Cette acuité et ce souci du réalisme des corps et des expressions sont à rattacher à l’activité de portraitiste de Philippe Galle, qui grava d’après nature nombre de ses contemporains humanistes, parmi lesquels Vésale, Erasme, Guillaume Budé ou Thomas More. Il s’illustra ainsi comme l’un des premiers auteurs de recueils de portraits d’hommes savants du XVI
ème siècle.
à travers ces deux séries de gravures, composées tour à tour de personnages hérités des mythologies antiques aussi bien que de personnifications de cours d’eau des différentes aires géographiques européennes, Galle parvient à rendre subtil le jeu des physionomies. Des rives méditerranéennes du Nil (
Nilus) à celles de la Tamise (
Tamesis) septentrionale, l’artiste rend sensible la diversité des figures, où chacune semble osciller entre idéalisation classique et individualisation réaliste.
L’iconographie à caractère topographique ou mythologique renvoie chacun des personnages à son mythe ou à son aire géographique ; obélisque, pyramide et crocodile accompagnant le Nil, Neptune (
Neptunus) brandissant son trident, la barque de Charon voguant sur le Styx, Nérée (
Nereus) entouré de ses filles, les Néréides, Lerne et son Hydre, Glaucos (
Glaucus) contemplant Scylla ou encore Acis rejoignant la mer sous les yeux de Galatée...
Ce recueil de Philippe Galle est à replacer dans le développement des mises en scène allégoriques dans l’art du XVI
ème siècle, notamment dû à l’essor des livres d’emblèmes, des
Hieroglyphica d’Horapollon publiés par Alde en 1505 à l’
Iconologia de Cesare Ripa de 1593.
On trouve un exemplaire des deux recueils qui composent notre ouvrage à la bibliothèque de Cambridge, mais sans détails descriptifs ; le
Nimpharum icones est également indexé dans
Netherlandish books publié par Andrew Pettegree, Malcolm Walsby.

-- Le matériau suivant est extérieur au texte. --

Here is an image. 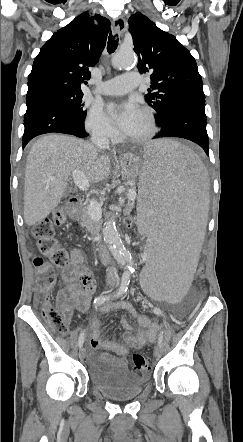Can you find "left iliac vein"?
<instances>
[{
    "mask_svg": "<svg viewBox=\"0 0 243 442\" xmlns=\"http://www.w3.org/2000/svg\"><path fill=\"white\" fill-rule=\"evenodd\" d=\"M162 353V349L161 346L156 345V347L154 348V355L156 358H159L161 356Z\"/></svg>",
    "mask_w": 243,
    "mask_h": 442,
    "instance_id": "1",
    "label": "left iliac vein"
}]
</instances>
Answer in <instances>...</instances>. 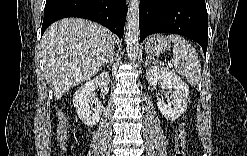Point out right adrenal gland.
<instances>
[{
    "mask_svg": "<svg viewBox=\"0 0 247 156\" xmlns=\"http://www.w3.org/2000/svg\"><path fill=\"white\" fill-rule=\"evenodd\" d=\"M113 62V59L111 58V59H109L108 61H105L104 63H103V66H107V67H109V65H111V63Z\"/></svg>",
    "mask_w": 247,
    "mask_h": 156,
    "instance_id": "1",
    "label": "right adrenal gland"
}]
</instances>
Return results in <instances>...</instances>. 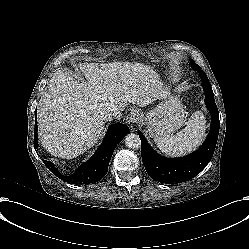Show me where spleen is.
Listing matches in <instances>:
<instances>
[{
    "instance_id": "3e777b00",
    "label": "spleen",
    "mask_w": 249,
    "mask_h": 249,
    "mask_svg": "<svg viewBox=\"0 0 249 249\" xmlns=\"http://www.w3.org/2000/svg\"><path fill=\"white\" fill-rule=\"evenodd\" d=\"M205 131V117L201 111H196L180 132L171 136L155 137L154 142L165 155L179 157L196 149L203 141Z\"/></svg>"
}]
</instances>
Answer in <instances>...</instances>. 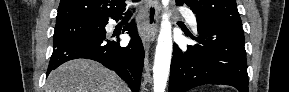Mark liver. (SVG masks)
<instances>
[{
  "mask_svg": "<svg viewBox=\"0 0 289 92\" xmlns=\"http://www.w3.org/2000/svg\"><path fill=\"white\" fill-rule=\"evenodd\" d=\"M118 75L98 62L76 59L64 63L47 78L45 92H128Z\"/></svg>",
  "mask_w": 289,
  "mask_h": 92,
  "instance_id": "1",
  "label": "liver"
}]
</instances>
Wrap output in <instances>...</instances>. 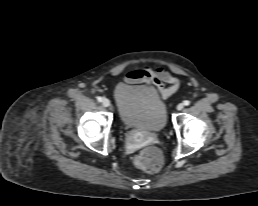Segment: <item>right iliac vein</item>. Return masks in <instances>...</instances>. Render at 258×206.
Listing matches in <instances>:
<instances>
[{
    "label": "right iliac vein",
    "mask_w": 258,
    "mask_h": 206,
    "mask_svg": "<svg viewBox=\"0 0 258 206\" xmlns=\"http://www.w3.org/2000/svg\"><path fill=\"white\" fill-rule=\"evenodd\" d=\"M102 104H103L104 107H109V106H110V101H109V99L104 98V99L102 100Z\"/></svg>",
    "instance_id": "1"
}]
</instances>
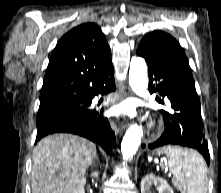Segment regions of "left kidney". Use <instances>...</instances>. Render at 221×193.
<instances>
[{"label":"left kidney","mask_w":221,"mask_h":193,"mask_svg":"<svg viewBox=\"0 0 221 193\" xmlns=\"http://www.w3.org/2000/svg\"><path fill=\"white\" fill-rule=\"evenodd\" d=\"M152 185L156 186L159 193H174L165 180L153 174H148L141 180V193H151Z\"/></svg>","instance_id":"obj_1"}]
</instances>
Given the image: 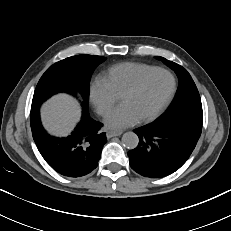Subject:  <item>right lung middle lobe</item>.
I'll use <instances>...</instances> for the list:
<instances>
[{
	"label": "right lung middle lobe",
	"instance_id": "obj_1",
	"mask_svg": "<svg viewBox=\"0 0 231 231\" xmlns=\"http://www.w3.org/2000/svg\"><path fill=\"white\" fill-rule=\"evenodd\" d=\"M106 58L94 55H77L61 60L42 75L34 92L32 107L39 108L43 101L59 92L83 98V110H88V83L92 71Z\"/></svg>",
	"mask_w": 231,
	"mask_h": 231
}]
</instances>
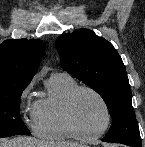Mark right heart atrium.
<instances>
[{
	"label": "right heart atrium",
	"mask_w": 145,
	"mask_h": 147,
	"mask_svg": "<svg viewBox=\"0 0 145 147\" xmlns=\"http://www.w3.org/2000/svg\"><path fill=\"white\" fill-rule=\"evenodd\" d=\"M30 92H31V85L26 86L21 92L19 103H20V109L23 113L26 112L25 103L27 98L30 95ZM31 116H32V122H33V109L31 110ZM26 120L28 121V119Z\"/></svg>",
	"instance_id": "1"
}]
</instances>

Nous comptons également un exemplaire à la bibliothèque de Passau, un à la Bibliothèque nationale de France, un à la Bibliothèque nationale d’Espagne et un à la bibliothèque universitaire d’Erfurt. L’Université de Liège qui possède ce recueil fait seulement état de douze gravures.
Les autres exemplaires que nous avons pu identifier comptent uniquement la série masculine, ils sont conservés à la Cultura Fonds Library de Dilbeek, à la British Library de Londres, ainsi qu’à la Bodleian Library d’Oxford. Le Metropolitan Museum de New York, le British Museum de Londres, et le Rijksmuseum d’Amsterdam, conservent notamment quelques planches extraites des deux séries.
Rarissime exemplaire contenant les deux séries complètes, grand de marges, avec titres frontispices, en reliure flamande de l’époque.